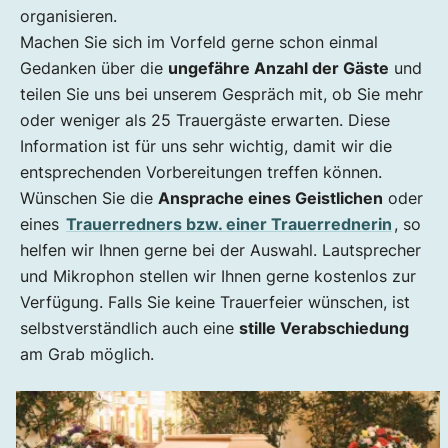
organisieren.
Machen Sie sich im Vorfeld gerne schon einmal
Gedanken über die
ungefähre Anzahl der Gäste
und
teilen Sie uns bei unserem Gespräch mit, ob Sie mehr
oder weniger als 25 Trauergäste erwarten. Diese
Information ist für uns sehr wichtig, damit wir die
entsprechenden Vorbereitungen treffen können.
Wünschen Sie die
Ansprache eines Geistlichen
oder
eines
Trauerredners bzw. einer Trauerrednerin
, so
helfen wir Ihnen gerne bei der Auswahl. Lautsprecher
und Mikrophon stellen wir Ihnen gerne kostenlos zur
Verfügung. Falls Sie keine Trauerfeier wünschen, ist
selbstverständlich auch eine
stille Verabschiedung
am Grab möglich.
# # # #
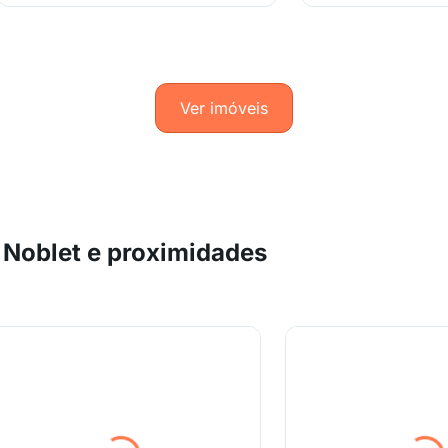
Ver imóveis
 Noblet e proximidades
# # # #
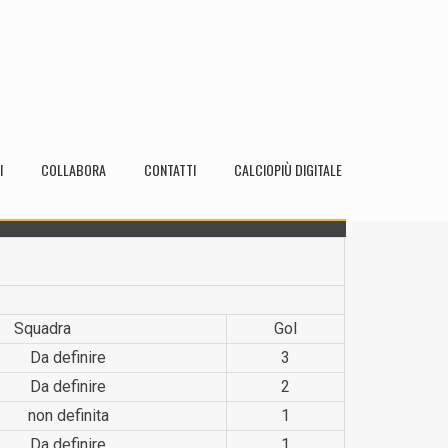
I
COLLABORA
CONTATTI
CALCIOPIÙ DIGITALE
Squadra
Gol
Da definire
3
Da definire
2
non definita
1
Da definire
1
# # # #
Assignment:
A complete answer reproduces every line of the records in which the word "Ihnen" occurs.

Answer below:
helfen wir Ihnen gerne bei der Auswahl. Lautsprecher
und Mikrophon stellen wir Ihnen gerne kostenlos zur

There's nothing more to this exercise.